Я встала со стула, вышла за дверь и наступила в лоток с едой, оставленный на полу, – жалкий сэндвич с колбасой в лужице апельсинового сока… И у меня внутри что-то оборвалось.
Я прошла полпути до сестринского поста. Там маячили две медсестры, которые во все глаза смотрели на меня, а потом к ним подошла еще и третья.
– Почему вы оставляете эти лотки на полу? – спросила я, пытаясь призвать на помощь все свое самообладание, хотя мне хотелось кричать. – Он вам не собака. И не ждите, что он выйдет из палаты и поест из лотка. Хватит! Чтобы я такого больше не видела!
– Он все равно не ест, – сказала одна из медсестер.
– А как вы это себе представляете? Если уж не хотите заходить в палату, то поставьте еду хотя бы на столик. Вы сами-то стали бы есть с пола? Я бы не стала, и не позволю вам так относиться к человеку. Это неправильно!
Тут, словно злой дух, откуда-то появилась сестра Анжела.

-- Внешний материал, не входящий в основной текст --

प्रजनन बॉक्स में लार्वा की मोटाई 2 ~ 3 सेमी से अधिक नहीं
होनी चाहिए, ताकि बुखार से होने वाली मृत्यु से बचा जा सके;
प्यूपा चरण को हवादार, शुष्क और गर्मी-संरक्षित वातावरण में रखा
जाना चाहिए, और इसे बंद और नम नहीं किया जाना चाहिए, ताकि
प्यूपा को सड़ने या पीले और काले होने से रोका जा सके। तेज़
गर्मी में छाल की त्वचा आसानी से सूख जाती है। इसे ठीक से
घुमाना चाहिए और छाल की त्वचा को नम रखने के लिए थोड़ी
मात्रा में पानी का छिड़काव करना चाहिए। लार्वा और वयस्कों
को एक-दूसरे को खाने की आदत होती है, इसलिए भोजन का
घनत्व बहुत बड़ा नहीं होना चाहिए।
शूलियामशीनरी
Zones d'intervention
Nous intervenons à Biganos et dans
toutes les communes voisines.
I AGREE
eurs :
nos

– Вам нужно успокоиться, – сказала она.
– Я спокойна, – ответила я. Затем понизила голос, стараясь говорить тише и медленнее: – Послушайте, только послушайте меня. – Я повернулась к медсестрам. – Да, он может вам не нравиться. Да, вы не хотите заходить к нему в палату. Но одна из вас, я уверена, сделает это. – Я повернулась к сестре Анжеле. – Сердце одной из вас преисполнится божественной любви. – Я снова повернулась к медсестрам. – Почему бы вам не пойти на уступки, раз уж вы не хотите к нему заходить? У одной из вас хватит силы. Почувствуйте ее в себе. Делайте то, что должно, и помогите больному.

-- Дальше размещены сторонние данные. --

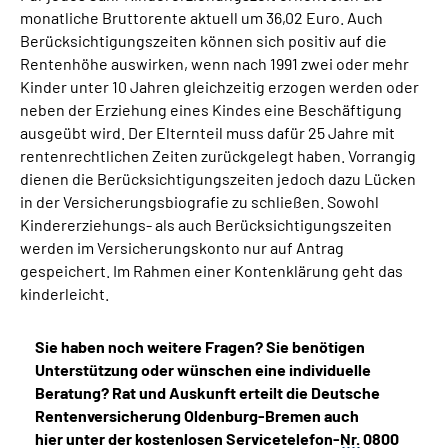
monatliche Bruttorente aktuell um 36,02 Euro. Auch
Berücksichtigungszeiten können sich positiv auf die
Rentenhöhe auswirken, wenn nach 1991 zwei oder mehr
Kinder unter 10 Jahren gleichzeitig erzogen werden oder
neben der Erziehung eines Kindes eine Beschäftigung
ausgeübt wird. Der Elternteil muss dafür 25 Jahre mit
rentenrechtlichen Zeiten zurückgelegt haben. Vorrangig
dienen die Berücksichtigungszeiten jedoch dazu Lücken
in der Versicherungsbiografie zu schließen. Sowohl
Kindererziehungs- als auch Berücksichtigungszeiten
werden im Versicherungskonto nur auf Antrag
gespeichert. Im Rahmen einer Kontenklärung geht das
kinderleicht.
Sie haben noch weitere Fragen? Sie benötigen
Unterstützung oder wünschen eine individuelle
Beratung? Rat und Auskunft erteilt die Deutsche
Rentenversicherung Oldenburg-Bremen auch
hier unter der kostenlosen Servicetelefon-
Nr.
0800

– Этот пациент… – начала было одна из медсестер.
– Ховард. Он добрался до Нью-Йорка. Он жил полной жизнью… – Я поймала на себе взгляд сестры Анжелы и посмотрела на нее в ответ. – Я могу уехать домой, – сказала я. – Могу уехать и не вернуться. Вот в чем дело.
Сестра Анжела скривила губы, якобы показывая мне все свое презрение. Бросив грозный взгляд на медсестер, она ушла.

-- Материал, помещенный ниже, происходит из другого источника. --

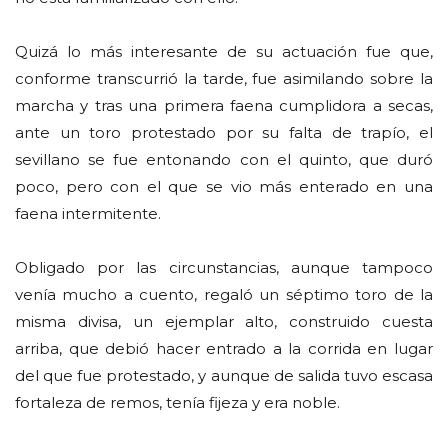
Quizá lo más interesante de su actuación fue que,
conforme transcurrió la tarde, fue asimilando sobre la
marcha y tras una primera faena cumplidora a secas,
ante un toro protestado por su falta de trapío, el
sevillano se fue entonando con el quinto, que duró
poco, pero con el que se vio más enterado en una
faena intermitente.
Obligado por las circunstancias, aunque tampoco
venía mucho a cuento, regaló un séptimo toro de la
misma divisa, un ejemplar alto, construido cuesta
arriba, que debió hacer entrado a la corrida en lugar
del que fue protestado, y aunque de salida tuvo escasa
fortaleza de remos, tenía fijeza y era noble.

– Дайте мне, пожалуйста, пачку салфеток, – попросила я.
Под взглядами медсестер я стянула с себя скафандр: сняла защитные штаны и необъятный халат. Одна из медсестер протянула мне коробку салфеток.
– Спасибо, – сказала я, отбросив волосы назад.
Громко цокая каблуками, я пошла в палату Ховарда и по пути выбросила скафандр в мусорное ведро.
Больше я не надевала защитную одежду ни в одной больнице.
Ховард все реже приходил в сознание и через несколько дней умер. Он словно утонул в кровати – так много жидкости у него было в легких. Он больше никогда не увидит желтые листья…
Его мать сказала, что тело ей не нужно, и я попросила позвать к телефону отца.
– Он сейчас не может говорить, – ответила женщина и шикнула на лающую собаку: – Лаки, прекрати!